New regulatory laws are not, by any means, set in stone. At this stage, however, the National Association of Insurance Commissions is focused on guiding regulatory development so that there will be a baseline that any organization with a connection to the Internet or any other public network will need to reach. The National Association of Insurance Commissions has established 12 principles to help with regulatory development in the insurance sector, but on the whole, the laws need to be adaptableand generally follow common cybersecurity guidelines like those set forth by the National Institute of Standards and Technology.

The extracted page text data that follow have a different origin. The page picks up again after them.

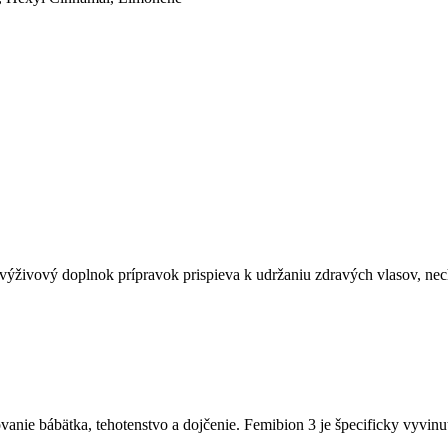
výživový doplnok prípravok prispieva k udržaniu zdravých vlasov, nec
anie bábätka, tehotenstvo a dojčenie. Femibion 3 je špecificky vyvinu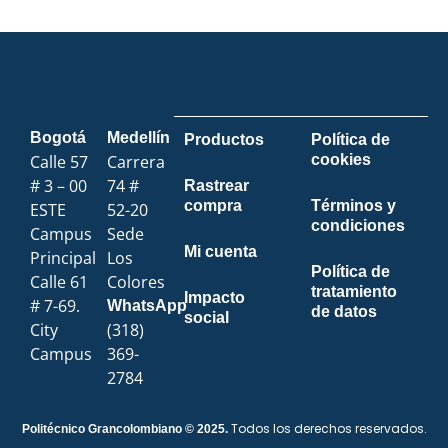
Bogotá
Medellín
Productos
Política de
Calle 57
Carrera
cookies
# 3 – 00
74 #
Rastrear
compra
Términos y
ESTE
52-20
condiciones
Campus
Sede
Mi cuenta
Principal
Los
Política de
Calle 61
Colores
tratamiento
Impacto
# 7-69.
WhatsApp
de datos
social
City
(318)
Campus
369-
2784
Todos los derechos reservados.
Politécnico Grancolombiano © 2025.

"Process improvements play a key role in regulatory initiatives."

Additionally, regulatory laws need to be put into place to ensure underwriters are following risk management best practices and insurers are protecting data adequately. The wide range of sizes, data management needs and client bases across the insurance sector means that extremely strict and far-reaching laws are needed for organizations with large, highly digitized operations, while simple guidelines will be needed to help small insurers follow best practices without having to strain too much to keep up with regulations.

Using BPM software to support regulatory compliance

It is easy to discuss regulatory laws pertaining to cybersecurity and start worrying about investing in technologies and services to help you comply with new standards. Regardless of how important technology is, improving processes one of the most prominent issues facing insurers and other businesses trying to deal with new regulatory demands. Protecting information as it moves between users, making sure only authorized personnel have access to sensitive information, establishing governance within process modules and improving visibility and documentation are all process-related initiatives that support regulatory compliance efforts. BPM tools can deliver on this functionality and help insurers respond to new regulations.